He says the VRS payout for the four companies put together will amount to not less than Rs 2,500 crore. "This will impact the industrys underwriting capacity and its ability to negotiate reinsurance contracts. The progressive weakening of the financial position will make the staff and pension optees remain in a continued state of uncertainty. The companies will not be able to recoup the lumpsum payout by way of savings in the salary cost even over a period of five years."

"Gipsa is actually looking at the wrong place to reduce its cost. Instead of the clerical cadre, it should look at the officers cadre first. For every four Class III staff, there is one officer in the industry. The flab is elsewhere," says a union member. Adds Karthikeyan: "The proposals relating to merger or closure of branches go against the government policy of spreading the good word on insurance."

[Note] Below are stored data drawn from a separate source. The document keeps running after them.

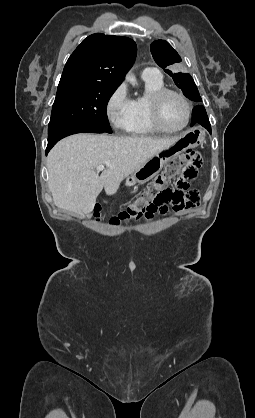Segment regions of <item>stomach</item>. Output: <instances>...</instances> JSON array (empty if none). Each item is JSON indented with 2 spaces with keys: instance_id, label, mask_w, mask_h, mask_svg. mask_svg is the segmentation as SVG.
Returning a JSON list of instances; mask_svg holds the SVG:
<instances>
[{
  "instance_id": "obj_1",
  "label": "stomach",
  "mask_w": 255,
  "mask_h": 418,
  "mask_svg": "<svg viewBox=\"0 0 255 418\" xmlns=\"http://www.w3.org/2000/svg\"><path fill=\"white\" fill-rule=\"evenodd\" d=\"M204 141V132L200 128H191L185 131L179 139L168 149L154 155L126 179V185L143 184L154 178L163 168L164 164L175 155L187 149L198 146Z\"/></svg>"
}]
</instances>
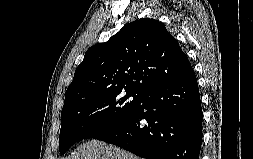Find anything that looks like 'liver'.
<instances>
[{
  "instance_id": "obj_1",
  "label": "liver",
  "mask_w": 253,
  "mask_h": 159,
  "mask_svg": "<svg viewBox=\"0 0 253 159\" xmlns=\"http://www.w3.org/2000/svg\"><path fill=\"white\" fill-rule=\"evenodd\" d=\"M66 159H142L134 154L98 140H91L80 145Z\"/></svg>"
}]
</instances>
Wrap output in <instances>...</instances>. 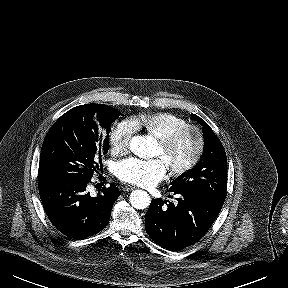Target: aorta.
Masks as SVG:
<instances>
[{"label": "aorta", "mask_w": 288, "mask_h": 288, "mask_svg": "<svg viewBox=\"0 0 288 288\" xmlns=\"http://www.w3.org/2000/svg\"><path fill=\"white\" fill-rule=\"evenodd\" d=\"M157 148L156 140L151 136H135L130 141V150L141 158L153 156ZM130 204L136 209H145L150 205L151 198L146 191L134 190L131 192Z\"/></svg>", "instance_id": "obj_1"}]
</instances>
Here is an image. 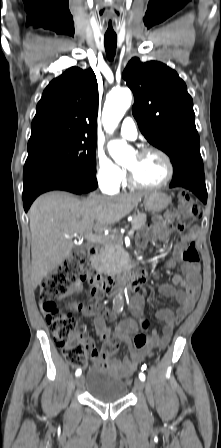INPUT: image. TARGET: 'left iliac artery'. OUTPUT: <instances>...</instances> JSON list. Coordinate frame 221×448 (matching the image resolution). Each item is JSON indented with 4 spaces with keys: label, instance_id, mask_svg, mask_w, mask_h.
Segmentation results:
<instances>
[{
    "label": "left iliac artery",
    "instance_id": "1",
    "mask_svg": "<svg viewBox=\"0 0 221 448\" xmlns=\"http://www.w3.org/2000/svg\"><path fill=\"white\" fill-rule=\"evenodd\" d=\"M142 368H146V365H143ZM139 378H140V380L144 381V380H145V375H144V373H140V374H139Z\"/></svg>",
    "mask_w": 221,
    "mask_h": 448
}]
</instances>
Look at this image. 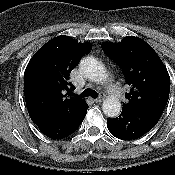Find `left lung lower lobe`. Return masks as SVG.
<instances>
[{"mask_svg": "<svg viewBox=\"0 0 175 175\" xmlns=\"http://www.w3.org/2000/svg\"><path fill=\"white\" fill-rule=\"evenodd\" d=\"M163 110L164 108L160 107L122 110L118 117L107 119V127L110 133L119 139H137L156 125Z\"/></svg>", "mask_w": 175, "mask_h": 175, "instance_id": "obj_1", "label": "left lung lower lobe"}]
</instances>
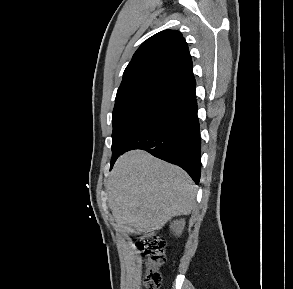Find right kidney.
<instances>
[{"label":"right kidney","instance_id":"1","mask_svg":"<svg viewBox=\"0 0 293 289\" xmlns=\"http://www.w3.org/2000/svg\"><path fill=\"white\" fill-rule=\"evenodd\" d=\"M185 222L184 220L175 221L174 224L171 226L176 234H180L184 228Z\"/></svg>","mask_w":293,"mask_h":289}]
</instances>
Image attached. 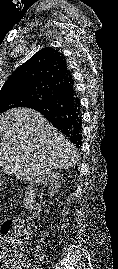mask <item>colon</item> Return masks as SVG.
I'll return each instance as SVG.
<instances>
[{"label": "colon", "instance_id": "obj_1", "mask_svg": "<svg viewBox=\"0 0 118 269\" xmlns=\"http://www.w3.org/2000/svg\"><path fill=\"white\" fill-rule=\"evenodd\" d=\"M1 186V180H0ZM24 225L18 219L8 220L1 225L0 268L14 269L16 247L23 233Z\"/></svg>", "mask_w": 118, "mask_h": 269}]
</instances>
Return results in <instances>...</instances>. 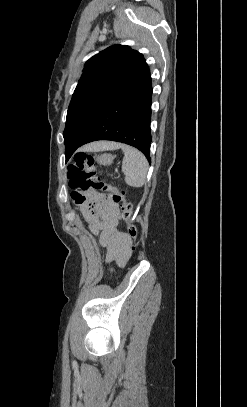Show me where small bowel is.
Here are the masks:
<instances>
[{
  "label": "small bowel",
  "mask_w": 247,
  "mask_h": 407,
  "mask_svg": "<svg viewBox=\"0 0 247 407\" xmlns=\"http://www.w3.org/2000/svg\"><path fill=\"white\" fill-rule=\"evenodd\" d=\"M80 210L90 231L106 250V262L124 265L131 255L132 239L117 229L121 220L118 204L109 196L88 194Z\"/></svg>",
  "instance_id": "c3829d8e"
}]
</instances>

Many of the branches in central India are understaffed to the extent that the officers there are forced to even man the letter despatch section. Gipsa, in a note circulated to the unions, had proposed several measures like consolidation of offices, VRS for Class III staff, organisational restructuring, recognition of trade unions, transfer policy and revision of working hours.

Gipsa also said that the special VRS was aimed at bringing about an overall reduction in Class III and IV staff strength by a minimum of 30 per cent (around 25,000 employees) following the computerisation of the operating offices. The VRS is aimed at all permanent employees aged 40 years and above and who have put in at least 20 years of service, but it excludes employees who have undergone special training in computer systems.

In support of its proposals, Gipsa has argued that all the four companies are operating at a high cost, ranging between 23 to 24.5 per cent as against the statutory cap of 19.5 per cent. Gipsa is of the opinion that the cost factor has been going up at the rate of 18 per cent and is expected to increase further with the fall in premium income due to new competition.